But it is, at all times, the vignerons who are the real stars of the story, for both photographer and writer. There are 19 in total, representing 14 producers (Tenerife’s Envinate has four equal partners, and Sara i René Viticultors of Priorat and Comando G both have two), each with its own detailed chapter. As English-language readers of his work as Spanish correspondent for jancisrobinson.com and, for the past few years, The Wine Advocate will know, Gutiérrez has a thoroughly endearing way of blending the untrammeled enthusiasm of the amateur (which, for the start of his wine-writing career, before he’d given up his day job, is precisely what he was) with the deep knowledge of the professional.

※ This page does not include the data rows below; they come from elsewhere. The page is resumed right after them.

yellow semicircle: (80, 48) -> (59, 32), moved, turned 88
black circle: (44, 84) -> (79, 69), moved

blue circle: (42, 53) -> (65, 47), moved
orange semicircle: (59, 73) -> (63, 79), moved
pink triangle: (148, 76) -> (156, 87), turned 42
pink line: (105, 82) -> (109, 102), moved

It’s a mix that translates well to a book based on, as Gutiérrez says, a personal selection of Spanish producers (and with which, incidentally, even for fans of such names as Recaredo or Juan Antonio Ponce, it’s hard to quibble). Gutiérrez’s admiration is always apparent, but it never tips over into fanboy-with-typewriter gushing. His affection brings depth and humanity to portraits of such diverse characters as the gentleman polymath Pablo Calatayud of Valencia’s Celler del Roure, the fine cider evangelist Iñaki Otegi of Malus Mama in the Basque Country, and the restless perfectionist Telmo Rodriguez of Rioja (and elsewhere), all the while imparting, without ever lapsing into sterile technicalities, a great deal about each individual’s winemaking techniques.

The book is also mercifully (and deliberately) free of tasting notes, though, somehow, in its deeply personal, digressive, occasionally eccentric, and sometimes haphazard style, it succeeds in a task with which more conventional wine books often fail, bringing you back to the thing the vignerons—or viñadores—really care about: their wines.